⟨
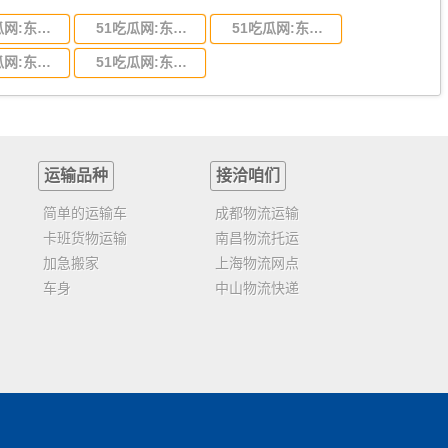
51吃瓜网:东莞到陕西省物流运输,东莞到陕西省物流公司
51吃瓜网:东莞到贵州省物流运输,东莞到贵州省物流公司
51吃瓜网:东莞到四川省物流专线,东莞到四川省物流公司
51吃瓜网:东莞到福建省物流运输,东莞到福建省物流公司
51吃瓜网:东莞到广西物流专线,东莞到广西物流公司
运输品种
接洽咱们
简单的运输车
成都物流运输
卡班货物运输
南昌物流托运
加急搬家
上海物流网点
车身
中山物流快递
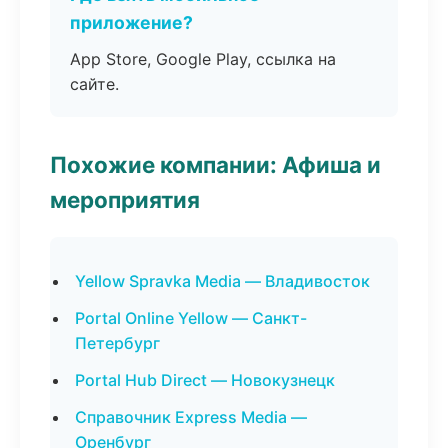
приложение?
App Store, Google Play, ссылка на
сайте.
Похожие компании: Афиша и
мероприятия
Yellow Spravka Media — Владивосток
Portal Online Yellow — Санкт-
Петербург
Portal Hub Direct — Новокузнецк
Справочник Express Media —
Оренбург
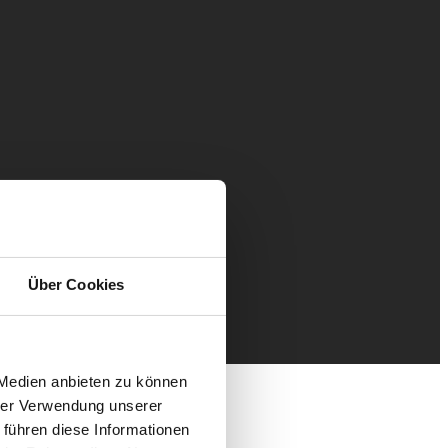
Über Cookies
 Medien anbieten zu können
hrer Verwendung unserer
 führen diese Informationen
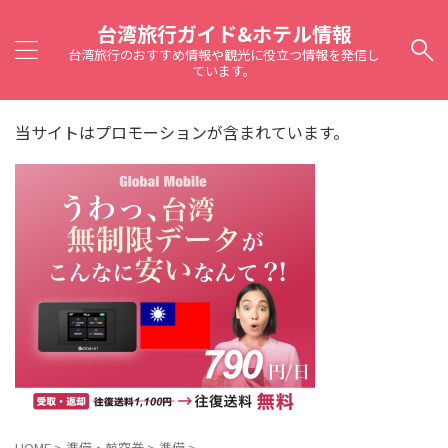
台湾旅行ガイド&ホテル情報
台湾旅行のおすすめ情報や観光に役立つ情報を発信し
ています。
当サイトはプロモーションが含まれています。
HOME
>
準備・航空券
>
準備
>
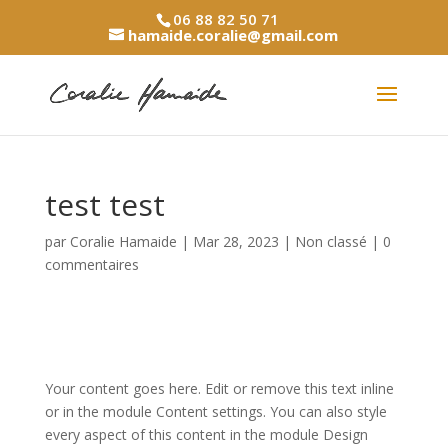
06 88 82 50 71
hamaide.coralie@gmail.com
test test
par
Coralie Hamaide
|
Mar 28, 2023
|
Non classé
|
0
commentaires
Your content goes here. Edit or remove this text inline
or in the module Content settings. You can also style
every aspect of this content in the module Design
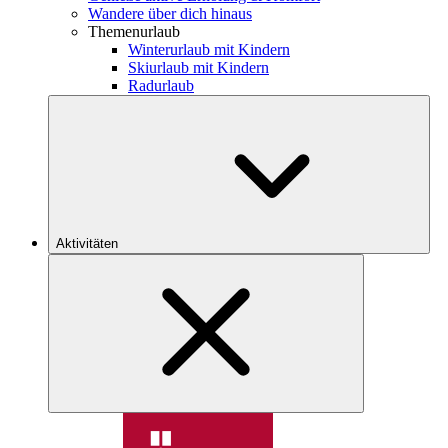
Wandere über dich hinaus
Themenurlaub
Winterurlaub mit Kindern
Skiurlaub mit Kindern
Radurlaub
Aktivitäten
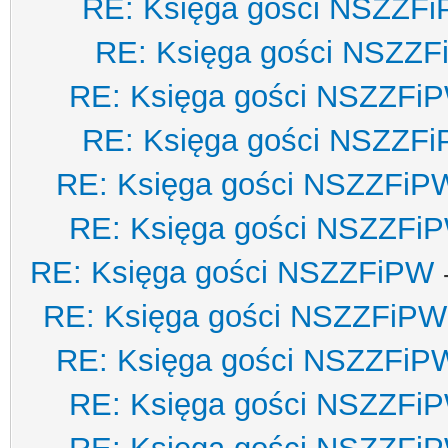
RE: Księga gości NSZZF
RE: Księga gości NSZZ
RE: Księga gości NSZZFi
RE: Księga gości NSZZF
RE: Księga gości NSZZFiP
RE: Księga gości NSZZFi
RE: Księga gości NSZZFiPW
RE: Księga gości NSZZFiPW
RE: Księga gości NSZZFiP
RE: Księga gości NSZZFi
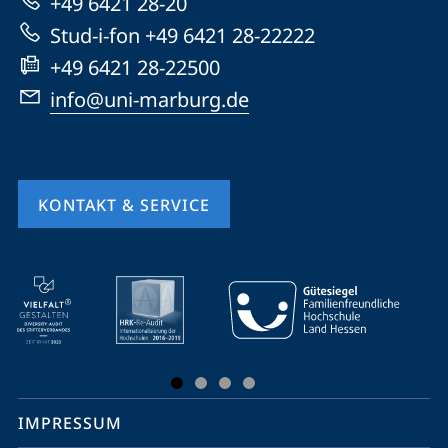
+49 6421 28-20
Website
Stud-i-fon +49 6421 28-22222
+49 6421 28-22500
info@uni-marburg.de
KONTAKT & SERVICE
Mobile-
Service-
Navigation
und
Social
IMPRESSUM
Media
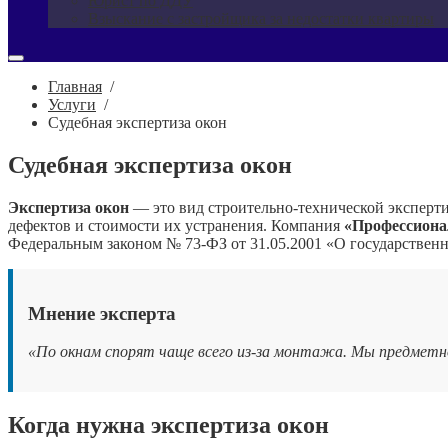
Юрист по ДДУ
Взыскание с застройщика за недостатки квартиры
Главная
/
Услуги
/
Судебная экспертиза окон
Судебная экспертиза окон
Экспертиза окон
— это вид строительно‑технической эксперти
дефектов и стоимости их устранения. Компания
«Профессиона
Федеральным законом № 73‑ФЗ от 31.05.2001 «О государственн
Мнение эксперта
«По окнам спорят чаще всего из‑за монтажа. Мы предметно
Когда нужна экспертиза окон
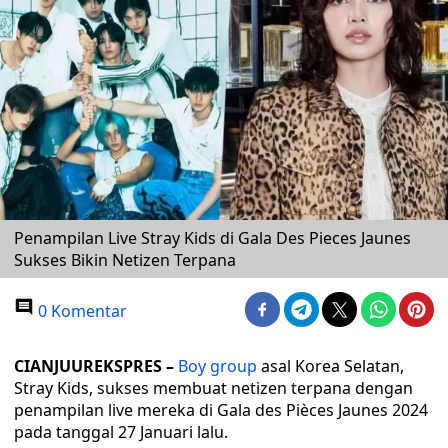
Penampilan Live Stray Kids di Gala Des Pieces Jaunes
Sukses Bikin Netizen Terpana
0 Komentar
CIANJUUREKSPRES –
Boy group
asal Korea Selatan,
Stray Kids, sukses membuat netizen terpana dengan
penampilan live mereka di Gala des Pièces Jaunes 2024
pada tanggal 27 Januari lalu.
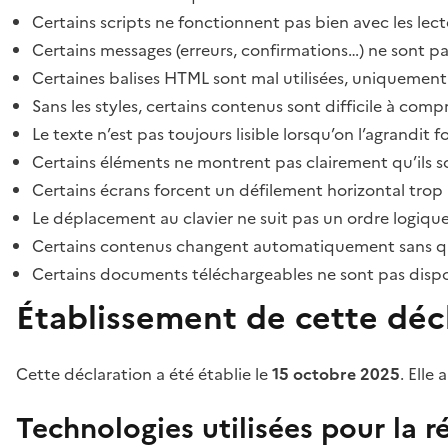
Certains scripts ne fonctionnent pas bien avec les lect
Certains messages (erreurs, confirmations…) ne sont pa
Certaines balises HTML sont mal utilisées, uniquement
Sans les styles, certains contenus sont difficile à c
Le texte n’est pas toujours lisible lorsqu’on l’agrandit 
Certains éléments ne montrent pas clairement qu’ils son
Certains écrans forcent un défilement horizontal trop
Le déplacement au clavier ne suit pas un ordre logique
Certains contenus changent automatiquement sans que l
Certains documents téléchargeables ne sont pas dispon
Établissement de cette décl
Cette déclaration a été établie le
15 octobre 2025
. Elle 
Technologies utilisées pour la ré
⟩
## INSTRUCTIONS TO FOLLOW
Your task is to copy each line of the material that contains the word "contenus".

## SOLVED PROBLEM
Sans les styles, certains contenus sont difficile à c
Certains contenus changent automatiquement sans que l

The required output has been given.